Kolmanskop is a ghost town in southern Namibia. In 1908, miner Zacharias Lewala found a diamond while working in the area. Shortly after its legitimacy was confirmed, diamond miners from Germany—which colonized Namibia at the time—descended upon Kolmanskop.
The earliest arrivals were rewarded with significant wealth. The residents built up the village in the architectural style of a German town. A hospital boasting the first X-ray station in the southern hemisphere soon sprung up—followed by a power station, school, casino, ballroom, and the first tram in Africa, which linked the growing town to Lüderitz, on the coast. European opera troupes and various artists came to perform for the affluent, eccentric colonists of Kolmanskop.

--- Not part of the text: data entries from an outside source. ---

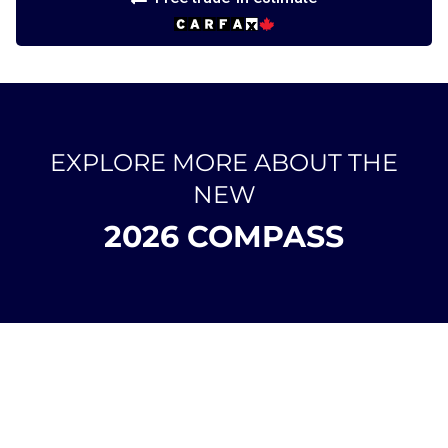
EXPLORE MORE ABOUT THE
NEW
2026 COMPASS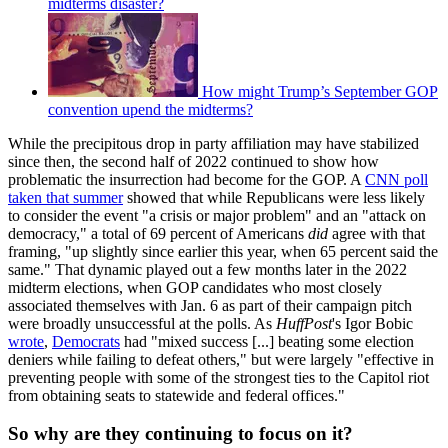
midterms disaster?
How might Trump’s September GOP
convention upend the midterms?
While the precipitous drop in party affiliation may have stabilized
since then, the second half of 2022 continued to show how
problematic the insurrection had become for the GOP. A
CNN poll
taken that summer
showed that while Republicans were less likely
to consider the event "a crisis or major problem" and an "attack on
democracy," a total of 69 percent of Americans
did
agree with that
framing, "up slightly since earlier this year, when 65 percent said the
same." That dynamic played out a few months later in the 2022
midterm elections, when GOP candidates who most closely
associated themselves with Jan. 6 as part of their campaign pitch
were broadly unsuccessful at the polls. As
HuffPost
's Igor Bobic
wrote
,
Democrats
had "mixed success [...] beating some election
deniers while failing to defeat others," but were largely "effective in
preventing people with some of the strongest ties to the Capitol riot
from obtaining seats to statewide and federal offices."
So why are they continuing to focus on it?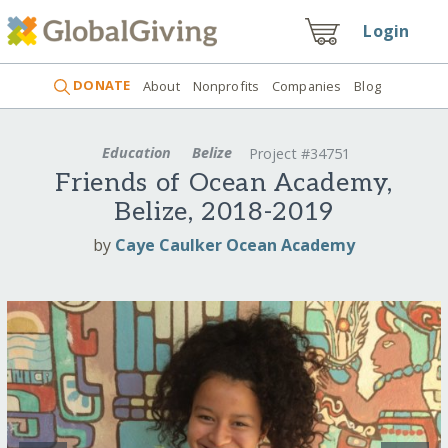
Login
DONATE
About
Nonprofits
Companies
Blog
Education
Belize
Project #34751
Friends of Ocean Academy,
Belize, 2018-2019
by
Caye Caulker Ocean Academy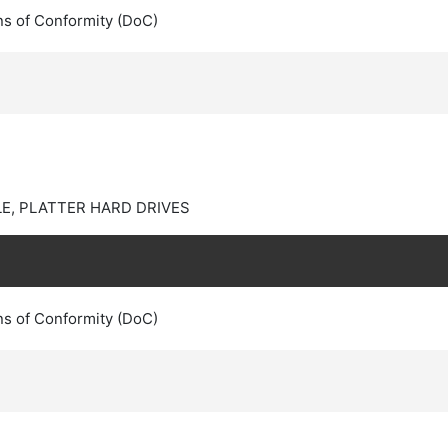
ns of Conformity (DoC)
E, PLATTER HARD DRIVES
ns of Conformity (DoC)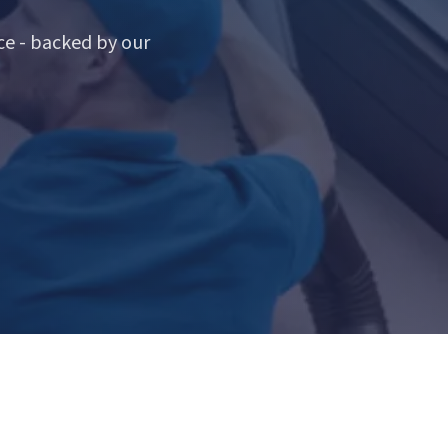
e - backed by our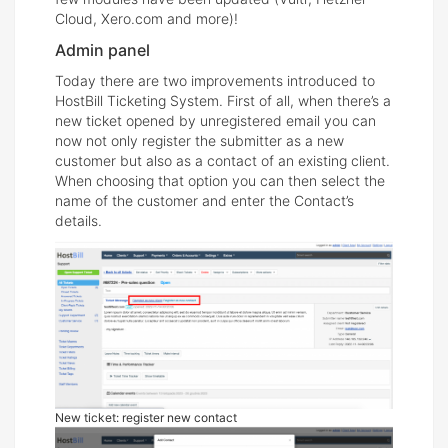
Cloud, Xero.com and more)!
Admin panel
Today there are two improvements introduced to
HostBill Ticketing System. First of all, when there’s a
new ticket opened by unregistered email you can
now not only register the submitter as a new
customer but also as a contact of an existing client.
When choosing that option you can then select the
name of the customer and enter the Contact’s
details.
New ticket: register new contact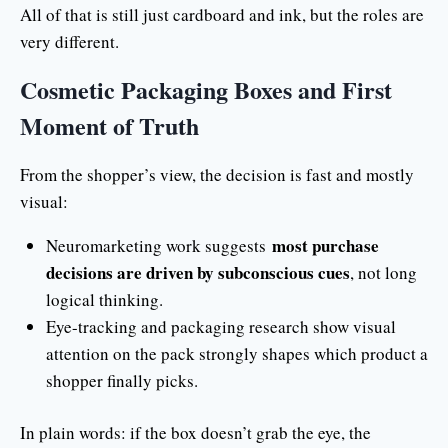
All of that is still just cardboard and ink, but the roles are
very different.
Cosmetic Packaging Boxes and First
Moment of Truth
From the shopper’s view, the decision is fast and mostly
visual:
most purchase
Neuromarketing work suggests
decisions are driven by subconscious cues
, not long
logical thinking.
Eye-tracking and packaging research show visual
attention on the pack strongly shapes which product a
shopper finally picks.
In plain words: if the box doesn’t grab the eye, the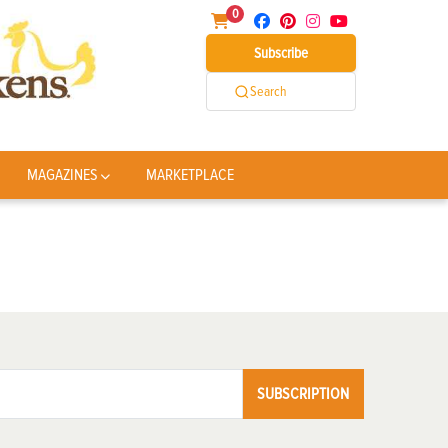
0
Subscribe
Search
MAGAZINES
MARKETPLACE
SUBSCRIPTION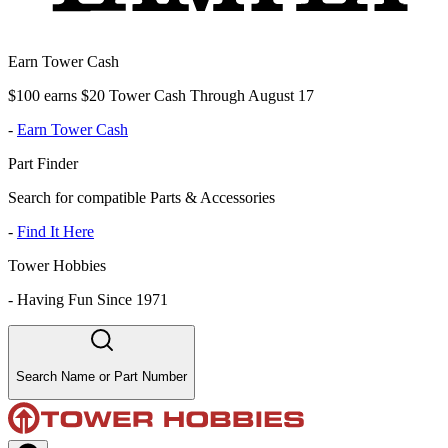
Earn Tower Cash
$100 earns $20 Tower Cash Through August 17
-
Earn Tower Cash
Part Finder
Search for compatible Parts & Accessories
-
Find It Here
Tower Hobbies
-
Having Fun Since 1971
Search Name or Part Number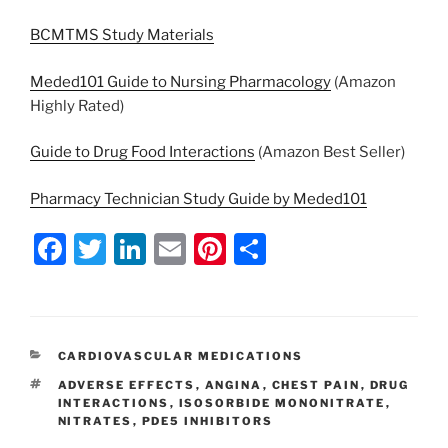
BCMTMS Study Materials
Meded101 Guide to Nursing Pharmacology
(Amazon
Highly Rated)
Guide to Drug Food Interactions
(Amazon Best Seller)
Pharmacy Technician Study Guide by Meded101
F
T
Li
E
Pi
S
a
w
n
m
nt
h
c
itt
k
ai
er
ar
e
er
e
l
e
e
CATEGORIES
CARDIOVASCULAR MEDICATIONS
b
dI
st
TAGS
ADVERSE EFFECTS
,
ANGINA
,
CHEST PAIN
,
DRUG
o
n
INTERACTIONS
,
ISOSORBIDE MONONITRATE
,
NITRATES
,
PDE5 INHIBITORS
o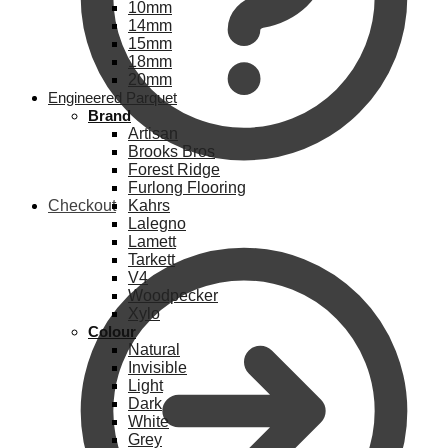
10mm
14mm
15mm
18mm
20mm
Engineered Parquet
Brand
Artisan
Brooks Bros
Forest Ridge
Furlong Flooring
Checkout
Kahrs
Lalegno
Lamett
Tarkett
V4
Woodpecker
Xylo
Colour
Natural
Invisible
Light
Dark
White
Grey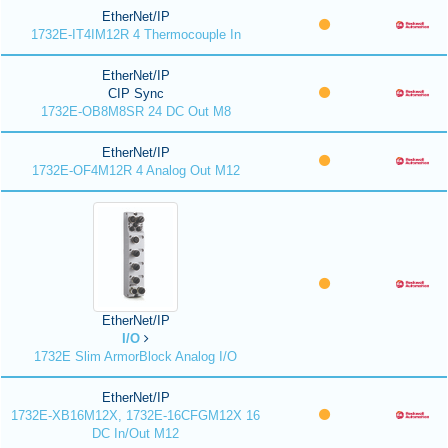
EtherNet/IP
1732E-IT4IM12R 4 Thermocouple In
EtherNet/IP
CIP Sync
1732E-OB8M8SR 24 DC Out M8
EtherNet/IP
1732E-OF4M12R 4 Analog Out M12
EtherNet/IP
I/O
1732E Slim ArmorBlock Analog I/O
EtherNet/IP
1732E-XB16M12X, 1732E-16CFGM12X 16
DC In/Out M12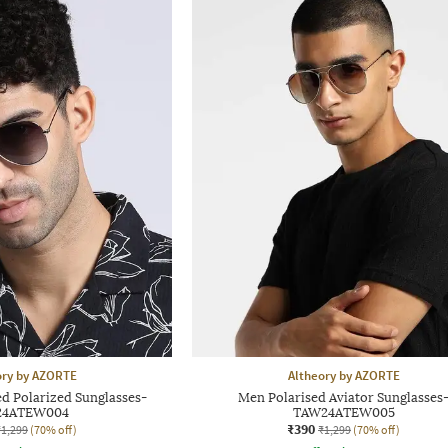
ory by AZORTE
Altheory by AZORTE
d Polarized Sunglasses-
Men Polarised Aviator Sunglasses
24ATEW004
TAW24ATEW005
₹390
₹1,299
(70% off)
₹1,299
(70% off)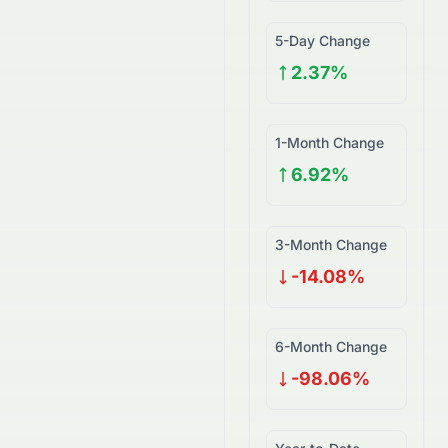
5-Day Change
2.37%
1-Month Change
6.92%
3-Month Change
-14.08%
6-Month Change
-98.06%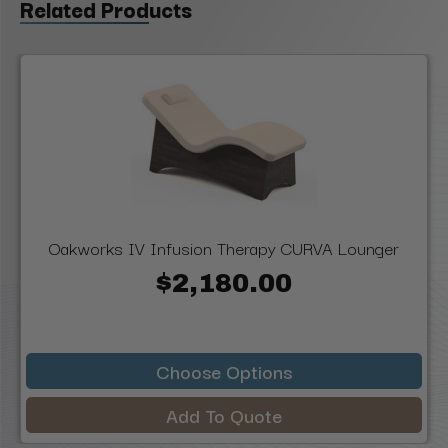
Related Products
Oakworks IV Infusion Therapy CURVA Lounger
$2,180.00
Choose Options
Add To Quote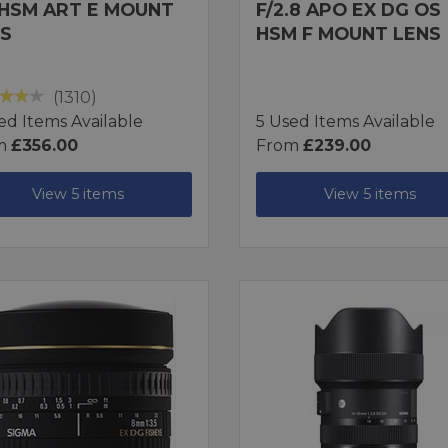
HSM ART E MOUNT
F/2.8 APO EX DG OS
S
HSM F MOUNT LENS
(1310)
ed Items Available
5 Used Items Available
m
£356.00
From
£239.00
View 5 items
View 5 items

After World War II, the diamond field grew depleted. Many of the town’s inhabitants rushed south, where larger diamond deposits had been discovered. The town was ultimately abandoned in 1956—only a few decades after its peak: the days when a lazy shuffle through the sand could yield pure diamonds.
In 2002, a local private company began to manage Kolmanskop as a tourist attraction, busing visitors in to explore and photograph the mysterious, sand-covered town. Today, about 35,000 visitors explore the surreal site each year, giving people the opportunity to marvel at how swiftly sand moves through the hourglass of time, and the doorframes of unattended homes.